Coluna do Luiz Cláudio Romanelli: “Partido que não faz eleição, não pode participar da eleição”

 

romanelliLuiz Cláudio Romanelli *

Não há democracia sem partidos políticos. A essência da democracia reside na garantia dos direitos humanos e das liberdades fundamentais, na existência dos partidos políticos, em eleições periódicas e no voto universal. Só quem não viveu sob a ditadura defende o fim dos partidos.

O antipartidarismo expresso nas manifestações de rua revela o distanciamento entre partidos e a sociedade, e é motivado, em grande parte, por uma legislação falha e pela desqualificação dos partidos e dos políticos – generalizando-se pela sociedade a ideia que todos são corruptos.

No momento em que se reabre a discussão sobre a reforma política, defendo que é preciso primeiro pensar em uma nova lei orgânica dos partidos políticos.
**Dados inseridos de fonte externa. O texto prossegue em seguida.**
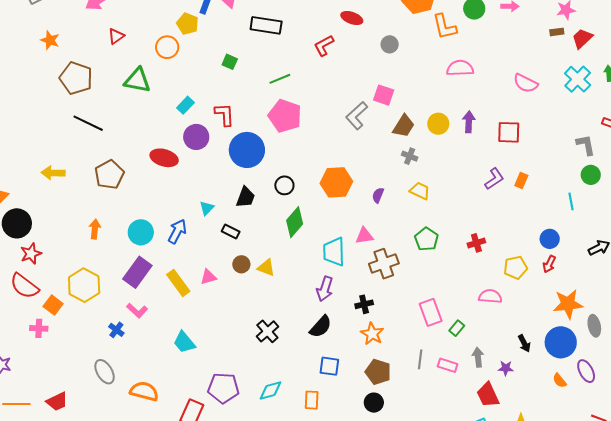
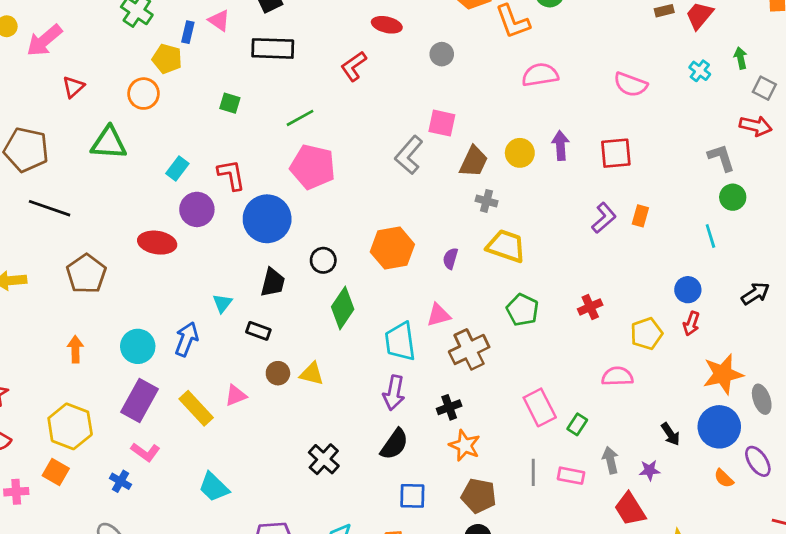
cyan cross: (578, 79) -> (700, 71), size x0.6
yellow trapezoid: (420, 191) -> (506, 246), size x1.4
orange square: (53, 305) -> (56, 472), moved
É necessário evitar a proliferação dos “partidos de mentirinha”, como bem definiu o ex-presidente do STF, Joaquim Barbosa. Enquanto não houver democracia interna nos partidos, com realização de convenções periódicas, regulamentação do financiamento e criação de cláusulas de barreira, continuaremos tendo siglas de aluguel, sem identidade programática.

Por paradoxal que pareça, em relação à legislação partidária, na ditadura vigia a democracia, na democracia vige a ditadura. Explico:

Economia

A Lei Orgânica dos Partidos Políticos de 1971 (Lei 5.682) definia os partidos como pessoas jurídicas de direito público interno. Embora contivesse algumas excrescências, como a tutela da Justiça Eleitoral sobre os partidos, entre outras, a lei previa a realização de convenções partidárias periódicas, para eleição dos diretórios municipais, estaduais e nacional. A lei regulamentou o chamado fundo de assistência aos partidos, vedando o recebimento de contribuição de empresa privada. O partido só poderia pleitear sua organização se contasse com 5% do eleitorado que houvesse votado na ultima eleição para a Câmara dos Deputados. Era uma lei que assegurava democracia interna nos partidos.

Com o advento da Constituição de 1988 e a edição da Lei 9.096/95 os partidos passam a ser definidos como pessoas jurídicas de direito privado, estabelecendo-se um regramento mínimo, dando-lhes autonomia para definir sua estrutura interna, organização e funcionamento. A nova regra manteve o fundo partidário e passou a permitir doações. Fixou a necessidade de comprovação do apoio de eleitores correspondente a 0,5% dos votos dados na última eleição para a Câmara, não computados os votos brancos e nulos.

A lei em vigor não exige que os partidos exercitem a democracia interna, através de eleições para os diretórios – o resultado é que comissões provisórias se perpetuam no comando. É preciso acabar com cúpulas partidárias que se mantém por manipulação de comissões provisórias. Filiado que não vota, partido que não faz eleição, que não escolhe seus próprios dirigentes, não pode participar de eleição, ou seja deveria ficar proibido de lançar candidatos, passando a exercer uma função meramente administrativa, sem tempo de TV, sem fundo partidário, até que cumprisse o jogo democrático.

A legislação passou também a permitir doações de pessoas jurídicas e, como o diabo mora nos detalhes, abriu as portas para que bancos, empreiteiras e grandes empresas passassem a financiar candidatos sem vincular-se a eles, de maneira oculta, e por consequência, para o abuso econômico e a promiscuidade nas eleições do Legislativo e Executivo.

Ao diminuir as exigências para criação de partidos, a lei criou um monstro, incentivou a criação de legendas de aluguel – mais um dos fatores que contribuem para a degradação da imagem da democracia representativa.

As manifestações dos últimos dias revelam a insatisfação de vários setores da sociedade com o modelo político brasileiro. É a oportunidade para que governos, partidos e os políticos se renovem, interajam mais com a sociedade, e reorientem suas agendas. É também, e muito especialmente, o momento para uma nova legislação que regule e democratize a vida partidária, para que seja feita a reforma política tantas vezes protelada.

*Luiz Cláudio Romanelli, advogado e especialista em gestão urbana, ex-secretário da Habitação, ex-presidente da Cohapar, e ex-secretário do Trabalho, é deputado pelo PMDB e líder do governo na Assembleia Legislativa do Paraná. Escreve às segundas-feiras sobre Poder e Governo.